Exercise
In the response, the entries must appear exactly as supplied.

Supplied data
-- Opening Marker --
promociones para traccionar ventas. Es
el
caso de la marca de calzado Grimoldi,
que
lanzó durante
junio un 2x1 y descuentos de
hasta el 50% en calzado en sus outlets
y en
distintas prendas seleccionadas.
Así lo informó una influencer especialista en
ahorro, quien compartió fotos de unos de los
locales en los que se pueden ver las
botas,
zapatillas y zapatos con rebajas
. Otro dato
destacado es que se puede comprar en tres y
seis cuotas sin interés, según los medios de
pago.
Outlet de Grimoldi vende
-- Closing Marker --
Result for this exercise
promociones para traccionar ventas. Es
el
caso de la marca de calzado Grimoldi,
que
lanzó durante
junio un 2x1 y descuentos de
hasta el 50% en calzado en sus outlets
y en
distintas prendas seleccionadas.
Así lo informó una influencer especialista en
ahorro, quien compartió fotos de unos de los
locales en los que se pueden ver las
botas,
zapatillas y zapatos con rebajas
. Otro dato
destacado es que se puede comprar en tres y
seis cuotas sin interés, según los medios de
pago.
Outlet de Grimoldi vende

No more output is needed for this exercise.